Fetch and Combine CSV Files from the Web

Written by , November 11, 2016

Sceenshot of output.csv

If you’ve ever analyzed large amounts of data, you know that it can be time consuming to get all the data you need into one place.  Data providers (often government agencies) frequently provide the data online in a comma delimited format (aka CSV).  The data is regularly broken down into multiple files to provide smaller downloads or to provide more manageable data sets for users.  It is a time-consuming task to fetch and combine CSV files from the web into one file for large scale analysis.

A recent discussion with an engineer inspired us to put together a simple program to solve this problem.  We created a tool to fetch and combine CSV files from the web into one locally stored file.  This can save you lots of time if you routinely need to retrieve the same data sets over and over for analysis.  The tool can be configured to fetch the files you need and then scheduled to run at routine intervals.

Everybody likes free stuff, so we’re making this tool available free of charge to any of our readers.  If this interests you, we have some instructions below to help you get started.

Instructions

Popular data sets include files put out by the Census Bureau, Department of Energy and many other governmental agencies that distribute data for public consumption. The Michigan Public Service Commission (MPSC) compiles data from monthly natural gas production reports submitted by oil and gas operators in the state of Michigan. We’ll be using some CSV files from their website as an example.

Step 1: Download the Tool

You can download the zip file containing the program files here:

After you unzip the file, you will see that the tool consists of two files: a “main.exe” file and a text file called “urls.txt.”

Files for tool for combining multiple CSV files

The executable “main.exe” is what you run to fetch your files.  The file “urls.txt” is the file you use to configure what files the program will fetch.

Step 2: Locate the desired CSV files

For this step we will use an example site to demonstrate how you can use the tool.  When you go to the Michigan Natural Gas Production Reports page of the MPSC’s website, you’ll see that the Commission has compiled natural gas production data from July 1990 through March 2016. There are over a million rows of data for this time period and the Commission has broken it down into five CSV files:

MPSC website - example to Fetch and Combine CSV Files from the Web

Step 3:  Inspect the CSV files to make sure they all have the same columns

When using this tool, you should keep in mind that the tool is designed to fetch and combine multiple CSV files that use the same schema. That means that all of your CSV files should have the same columns in the same order (when opened in Microsoft Excel). You can see that all five of the files we are combining from the MPSC site have the following columns:

CSV column headers

Step 4: Copy your URL(s) from the web by right-clicking on the link and selecting “Copy link address”

'copy link as' screenshot

Step 5: Paste the URL for each file you want included in your output onto a new line in the urls.txt file and save the file

Open the “urls.txt” file in a standard text editor such as Notepad.
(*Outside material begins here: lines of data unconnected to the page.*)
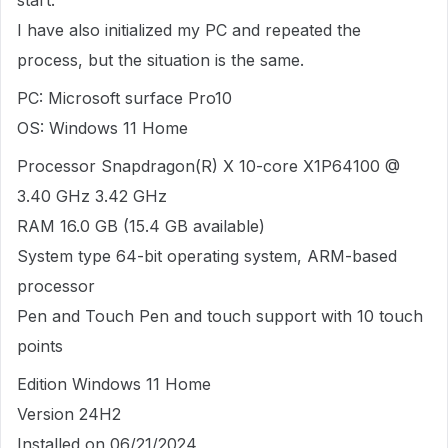
start.
I have also initialized my PC and repeated the
process, but the situation is the same.
PC: Microsoft surface Pro10
OS: Windows 11 Home
Processor Snapdragon(R) X 10-core X1P64100 @
3.40 GHz 3.42 GHz
RAM 16.0 GB (15.4 GB available)
System type 64-bit operating system, ARM-based
processor
Pen and Touch Pen and touch support with 10 touch
points
Edition Windows 11 Home
Version 24H2
Installed on 06/21/2024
After you’ve pasted the URL for each file onto a new line, save and close the file.

*PLEASE NOTE:  You should paste the URL with the column labels that you want first. The tool will use these column labels and all subsequent labels from the other URLs will be lost.

Text file screenshot - Fetch and Combine CSV Files from the Web

Step 6: Run the “main.exe” file

Executing the “main.exe” file will initiate a command line dialogue. This dialogue may appear to be doing nothing at first, but be patient. When it is finished with one file, it will show the progress to the next file. No user action is needed in this screen. When the operation is finished, the screen will automatically close.
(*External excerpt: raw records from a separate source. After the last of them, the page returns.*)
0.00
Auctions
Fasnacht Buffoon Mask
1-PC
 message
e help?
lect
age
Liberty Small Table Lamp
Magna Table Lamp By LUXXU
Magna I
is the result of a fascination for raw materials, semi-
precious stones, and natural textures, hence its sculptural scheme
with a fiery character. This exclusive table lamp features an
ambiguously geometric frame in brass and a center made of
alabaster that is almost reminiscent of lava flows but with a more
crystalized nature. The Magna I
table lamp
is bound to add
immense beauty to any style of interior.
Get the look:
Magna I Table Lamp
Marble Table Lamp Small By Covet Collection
Screenshot of tool to Fetch and Combine CSV Files from the Web

Step 7: Open “output.csv”

Once the operation is finished a new file will be in the folder, named “output.csv.” This file will have all of the data from the multiple CSVs.

Screenshot of result of Fetch and Combine CSV Files from the Web

Tip

If you find yourself routinely (weekly, monthly… etc.) needing to fetch and combine CSV files from the web because the provider is frequently posting updates, try using Window’s Task Scheduler.

Windows Task Scheduler

You can set tasks and triggers with Task Scheduler that Windows will automatically run based on set time intervals or in response to other actions.

Additional Help

We hope this is a useful tool for you to fetch and combine CSV files from the web. If you have any issues, would like additional support or would like to us to help you develop a more powerful tool, contact us. We’d love to hear from you!

– Jess

PLEASE NOTE:  This application is provided free of charge.  It is still in beta mode and may contain bugs or issues.  Users should review the output.csv file to ensure that all data was fetched and combined correctly.